* What you will do *
Give an exact copy of the lines of the records below, starting at the line containing "יארד שקל ומהוות" and running to the end.

*** Opening Provided entries ***

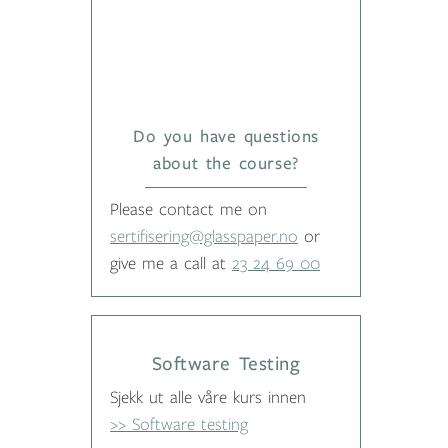
Do you have questions
about the course?
Please contact me on
sertifisering@glasspaper.no
or
give me a call at
23 24 69 00
Software Testing
Sjekk ut alle våre kurs innen
>> Software testing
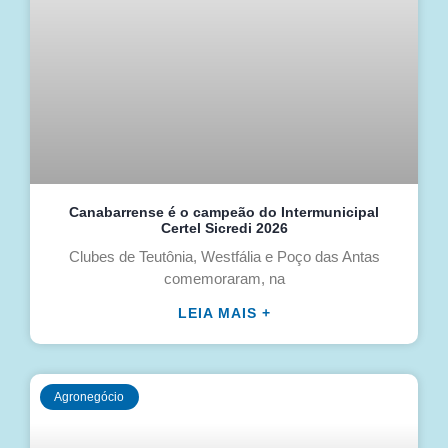
Canabarrense é o campeão do Intermunicipal
Certel Sicredi 2026
Clubes de Teutônia, Westfália e Poço das Antas
comemoraram, na
LEIA MAIS +
Agronegócio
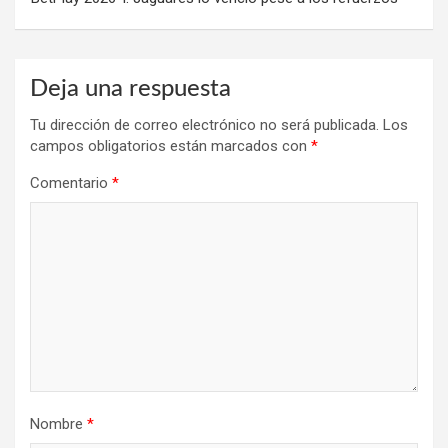
Deja una respuesta
Tu dirección de correo electrónico no será publicada.
Los
campos obligatorios están marcados con
*
Comentario
*
Nombre
*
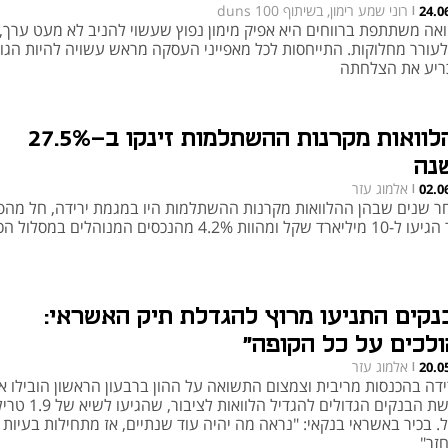
רוני שמע רימון, בשיתוף duns 100
24.0
|
ואה משתתפת ברווחים היא אפיק מימון נפוץ שעשוי להניב לא מעט ערך,
לעורר מחלוקות. התייחסות לכל מאפייני העסקה מראש עשויה להיות הגו
ריע את הצלחתה
ההלוואות מקרנות ההשתלמות זינקו ב-27.5%
נה
אלמוג עזר
02.0
|
ר שנים שבהן ההלוואות מקרנות ההשתלמות היו במגמת ירידה, חל מהפך
יארד שקל ומהוות 4.2% מהנכסים המנוהלים במסלול הכללי
נקים התניעו מרוץ להגדלת תיק האשראי:
ולכים על כל הקופה"
אלמוג עזר
20.0
|
ידה בהכנסות מריבית וצמצום התשואה על ההון ברבעון הראשון הובילו א
חמשת הבנקים הגדולים להגדיל הלוואות לציבור, ש
. בכיר באשראי בנקאי: "נראה מה יהיה עוד שנתיים, אז מתחילות בעיות
זר"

*** Closing Provided entries ***

* Solution to this problem *
יארד שקל ומהוות 4.2% מהנכסים המנוהלים במסלול הכללי
נקים התניעו מרוץ להגדלת תיק האשראי:
ולכים על כל הקופה"
אלמוג עזר
20.0
|
ידה בהכנסות מריבית וצמצום התשואה על ההון ברבעון הראשון הובילו א
חמשת הבנקים הגדולים להגדיל הלוואות לציבור, ש
. בכיר באשראי בנקאי: "נראה מה יהיה עוד שנתיים, אז מתחילות בעיות
זר"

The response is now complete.